慢性的デフレ状態は「アラ・ゼロ成長と物価」時代の定着とみるべき?
 もちろん、政策当局としては、デフレ・スパイラル・リスクという、物価が奈落の底に落ちていくように下落を続ける悪循環のリスクだけは、くどいようだが、何としても避けねばならない。そのための政策的な対応は機敏さが必要だ。ただ、これだけ長い物価の低落状態が続き、一種の慢性的なデフレ状態が続くと、われわれとしては、この際、発想の転換が必要になってくるのでないだろうか。つまりは、経済の低成長、いま流行のアラウンド(そのあたり、その前後という意味)で言えば、「アラ・ゼロ成長」、ゼロ近傍のプラス、マイナス成長、それにリンクする「アラ・ゼロ物価」と見ればいい。要は前年比でゼロよりも少し上の小幅プラスか、逆に小幅マイナスの物価状態を与えられた条件としての与件と見て、経済運営していくという発想でいた方がいいのでないか、ということだ。

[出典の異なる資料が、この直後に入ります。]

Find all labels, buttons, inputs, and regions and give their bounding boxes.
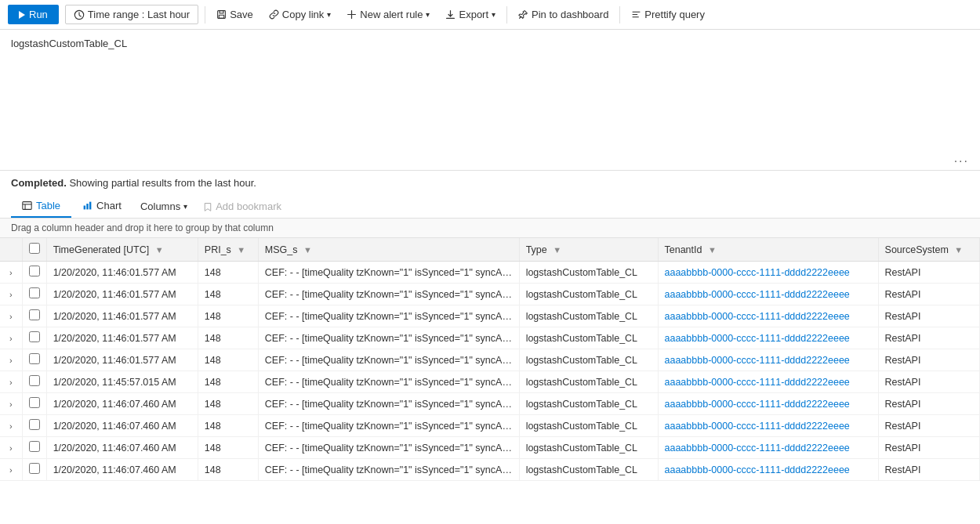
expand-row-button[interactable]: › <box>6 399 16 409</box>
pin-dashboard-button[interactable]: Pin to dashboard <box>514 5 613 23</box>
filter-icon-sourcesystem[interactable]: ▼ <box>954 245 963 255</box>
query-editor[interactable]: logstashCustomTable_CL ... <box>0 30 980 171</box>
cell-type: logstashCustomTable_CL <box>519 415 658 437</box>
columns-button[interactable]: Columns ▾ <box>132 196 195 217</box>
cell-tenantid: aaaabbbb-0000-cccc-1111-dddd2222eeee <box>658 349 878 371</box>
results-table-container[interactable]: TimeGenerated [UTC] ▼ PRI_s ▼ MSG_s ▼ Ty… <box>0 238 980 481</box>
cell-sourcesystem: RestAPI <box>878 305 979 327</box>
filter-icon-timegenerated[interactable]: ▼ <box>155 245 164 255</box>
table-icon <box>22 201 32 211</box>
cell-timegenerated: 1/20/2020, 11:46:01.577 AM <box>46 284 198 305</box>
expand-row-button[interactable]: › <box>6 334 16 343</box>
prettify-icon <box>631 9 641 20</box>
cell-pri-s: 148 <box>198 349 258 371</box>
expand-row-button[interactable]: › <box>6 465 16 475</box>
columns-label: Columns <box>140 201 180 212</box>
filter-icon-tenantid[interactable]: ▼ <box>708 245 717 255</box>
row-checkbox[interactable] <box>29 375 40 386</box>
cell-type: logstashCustomTable_CL <box>519 305 658 327</box>
export-icon <box>445 9 456 20</box>
cell-msg-s: CEF: - - [timeQuality tzKnown="1" isSync… <box>258 415 519 437</box>
row-checkbox[interactable] <box>29 441 40 452</box>
drag-hint: Drag a column header and drop it here to… <box>0 219 980 238</box>
status-rest: Showing partial results from the last ho… <box>67 177 256 189</box>
select-all-checkbox[interactable] <box>29 243 40 254</box>
expand-row-button[interactable]: › <box>6 378 16 387</box>
add-bookmark-button[interactable]: Add bookmark <box>195 196 289 217</box>
cell-timegenerated: 1/20/2020, 11:46:07.460 AM <box>46 459 198 481</box>
sep-2 <box>506 6 507 23</box>
drag-hint-text: Drag a column header and drop it here to… <box>11 222 274 233</box>
row-checkbox[interactable] <box>29 397 40 408</box>
cell-msg-s: CEF: - - [timeQuality tzKnown="1" isSync… <box>258 305 519 327</box>
tabs-row: Table Chart Columns ▾ Add bookmark <box>0 192 980 219</box>
cell-type: logstashCustomTable_CL <box>519 459 658 481</box>
save-label: Save <box>230 9 253 20</box>
run-button[interactable]: Run <box>8 5 59 24</box>
save-button[interactable]: Save <box>212 5 258 23</box>
expand-row-button[interactable]: › <box>6 443 16 453</box>
cell-pri-s: 148 <box>198 393 258 415</box>
copy-link-button[interactable]: Copy link ▾ <box>264 5 336 23</box>
table-row: ›1/20/2020, 11:46:01.577 AM148CEF: - - [… <box>0 327 980 349</box>
row-checkbox[interactable] <box>29 287 40 298</box>
cell-tenantid: aaaabbbb-0000-cccc-1111-dddd2222eeee <box>658 284 878 305</box>
table-row: ›1/20/2020, 11:46:01.577 AM148CEF: - - [… <box>0 349 980 371</box>
status-bold: Completed. <box>11 177 67 189</box>
row-checkbox[interactable] <box>29 266 40 276</box>
row-checkbox[interactable] <box>29 353 40 364</box>
expand-row-button[interactable]: › <box>6 312 16 321</box>
cell-pri-s: 148 <box>198 284 258 305</box>
col-header-expand <box>0 238 22 262</box>
cell-msg-s: CEF: - - [timeQuality tzKnown="1" isSync… <box>258 371 519 393</box>
run-label: Run <box>29 9 48 20</box>
expand-row-button[interactable]: › <box>6 421 16 431</box>
new-alert-button[interactable]: New alert rule ▾ <box>342 5 434 23</box>
cell-timegenerated: 1/20/2020, 11:46:01.577 AM <box>46 305 198 327</box>
row-checkbox[interactable] <box>29 331 40 342</box>
results-table: TimeGenerated [UTC] ▼ PRI_s ▼ MSG_s ▼ Ty… <box>0 238 980 481</box>
time-range-button[interactable]: Time range : Last hour <box>65 5 198 24</box>
export-chevron: ▾ <box>492 10 495 19</box>
filter-icon-type[interactable]: ▼ <box>553 245 561 255</box>
cell-type: logstashCustomTable_CL <box>519 349 658 371</box>
tab-table[interactable]: Table <box>11 195 71 218</box>
cell-sourcesystem: RestAPI <box>878 262 979 284</box>
row-checkbox[interactable] <box>29 463 40 474</box>
export-button[interactable]: Export ▾ <box>441 5 500 23</box>
col-header-pri-s[interactable]: PRI_s ▼ <box>198 238 258 262</box>
filter-icon-msg-s[interactable]: ▼ <box>303 245 312 255</box>
status-bar: Completed. Showing partial results from … <box>0 171 980 192</box>
link-icon <box>269 9 279 20</box>
cell-sourcesystem: RestAPI <box>878 327 979 349</box>
table-row: ›1/20/2020, 11:46:07.460 AM148CEF: - - [… <box>0 437 980 459</box>
tab-chart[interactable]: Chart <box>71 195 132 218</box>
col-header-type[interactable]: Type ▼ <box>519 238 658 262</box>
cell-sourcesystem: RestAPI <box>878 415 979 437</box>
filter-icon-pri-s[interactable]: ▼ <box>237 245 245 255</box>
cell-tenantid: aaaabbbb-0000-cccc-1111-dddd2222eeee <box>658 393 878 415</box>
bookmark-label: Add bookmark <box>216 201 281 212</box>
row-checkbox[interactable] <box>29 309 40 320</box>
row-checkbox[interactable] <box>29 419 40 430</box>
prettify-button[interactable]: Prettify query <box>626 5 710 23</box>
new-alert-label: New alert rule <box>360 9 423 20</box>
expand-row-button[interactable]: › <box>6 290 16 299</box>
cell-msg-s: CEF: - - [timeQuality tzKnown="1" isSync… <box>258 349 519 371</box>
new-alert-chevron: ▾ <box>426 10 430 19</box>
table-row: ›1/20/2020, 11:46:01.577 AM148CEF: - - [… <box>0 284 980 305</box>
cell-timegenerated: 1/20/2020, 11:45:57.015 AM <box>46 371 198 393</box>
expand-row-button[interactable]: › <box>6 356 16 365</box>
cell-sourcesystem: RestAPI <box>878 459 979 481</box>
svg-line-2 <box>79 15 82 16</box>
col-header-sourcesystem[interactable]: SourceSystem ▼ <box>878 238 979 262</box>
col-header-timegenerated[interactable]: TimeGenerated [UTC] ▼ <box>46 238 198 262</box>
cell-pri-s: 148 <box>198 305 258 327</box>
col-header-msg-s[interactable]: MSG_s ▼ <box>258 238 519 262</box>
expand-row-button[interactable]: › <box>6 268 16 277</box>
col-header-tenantid[interactable]: TenantId ▼ <box>658 238 878 262</box>
ellipsis: ... <box>954 151 969 165</box>
cell-msg-s: CEF: - - [timeQuality tzKnown="1" isSync… <box>258 284 519 305</box>
cell-tenantid: aaaabbbb-0000-cccc-1111-dddd2222eeee <box>658 262 878 284</box>
table-row: ›1/20/2020, 11:46:01.577 AM148CEF: - - [… <box>0 305 980 327</box>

 日本経済のデフレは、バブル崩壊の後遺症が原因で、とくに金融機関の不良債権処理の対応遅れが金融システム不安を招き、その破たん処理などに追われるうちに、デフレ経済に陥ってしまったと言っていい。そこへ、グローバルな経済がスピードの時代、マーケットの時代のもとで、1つの国や地域の経済現象があっという間に、他の地域に伝播、波及していくフラットな経済の時代になった。とくに、中国やインドなど新興経済国の動き、中でも低コストのさまざまな製品やサービスが低価格を武器に日本はじめ先進国だけでなく世界中に波及し、それが新価格体系をもたらした。その影響をもろに受けたのが当時の日本経済だ。折からのデフレ経済状況のもとで、中国などの低価格の新価格体系は砂漠に水が浸み込むように、経済に浸み込んだ。日本国内の企業にとっては、企業物価やサービス価格を引き上げることで収益確保をといったことは、夢の夢状態になってしまった。

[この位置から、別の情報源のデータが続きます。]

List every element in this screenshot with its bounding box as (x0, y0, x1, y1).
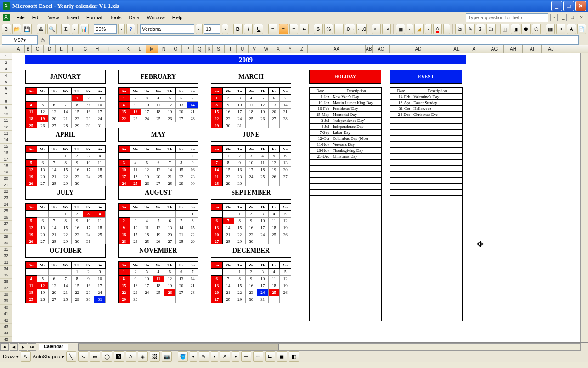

経済の需給ギャップは過去最悪のマイナス7.8%、40兆円の需要不足
 もちろん、それだけでない。日本国内の需要不足も深刻で、これがデフレの長期化を誘発している面もある。内閣府が国内総生産(GDP)をもとに日本経済の需要と供給差を推計する需給ギャップは今年4-6月期時点でマイナス7.8%と言われており、このマイナス幅は過去最低レベル。そして、この需給ギャップは、需要で見た場合、実に40兆円の需要不足状態にある、という計算なのだそうだ。
要は、この需要が高まらないため、物価も勢いを失うどころか、需要喚起のための値下げ競争が活発になり、それが下手をすると物価の押し下げ圧力になってしまうリスクさえ出てくる。しかしマクロ政策面では、放置できなくなり、この需要不足を財政刺激で、という発想になって、かつてはケタ外れの財政資金がつぎ込まれたりする。しかし、過去の政策効果を見た場合、そういったケタ外れの財政資金のつぎ込みは、際立った効果をあげていない。つまりは、需要喚起に財政がどこまで有効なのかどうか、デフレ経済状況のもとで、なかなか見極めがつかないのが偽らざるところだ。だから、冒頭にも述べたが、今回の財政刺激策も、また日銀による金融機関を通じた10兆円の資金供給も即効性はなかなか期待できないように思える。むしろ、ジワリジワリと企業心理などに影響を与え、それが設備投資マインドなどを誘発するのを期待することかもしれない。

省エネのLED電球値下げが需要刺戟の好例、競争のプラス効果を期待
 ただ、これだけデフレ経済の長期化が続いても、経済の先行きが真っ暗で、誰もが浮かぬ顔になり、経済活動も沈滞したままかと言えば、もちろん、そんなことはない。最近も省エネと寿命の長さで話題になっているLED電球が大手電機メーカー間の競争で大幅に値下がりした結果、これが家庭での電気代の節約にもなると、蛍光灯などから需要シフトし、いま、爆発的な需要増になっている。ユニクロが独自のビジネスモデルでコスト削減しながら流行をうまくつかむ低価格の新製品を出して、売上げを伸ばし、収益増を図っている。さらに、大手スーパーのイトーヨーカ堂やイオンも円高還元やキャッシュ・バックの値下げセールをしたら、これが売り上げ増につながっている。値下げで需要喚起するにしても、数量効果が出てこなければ、値下げによる低価格だけが定着し、企業物価のデフレ状況を生み出す結果だけに終わることになるかもしれないが、少なくとも、いま上げた企業の値下げ競争は大きな需要増につながっていることだけは確かだ。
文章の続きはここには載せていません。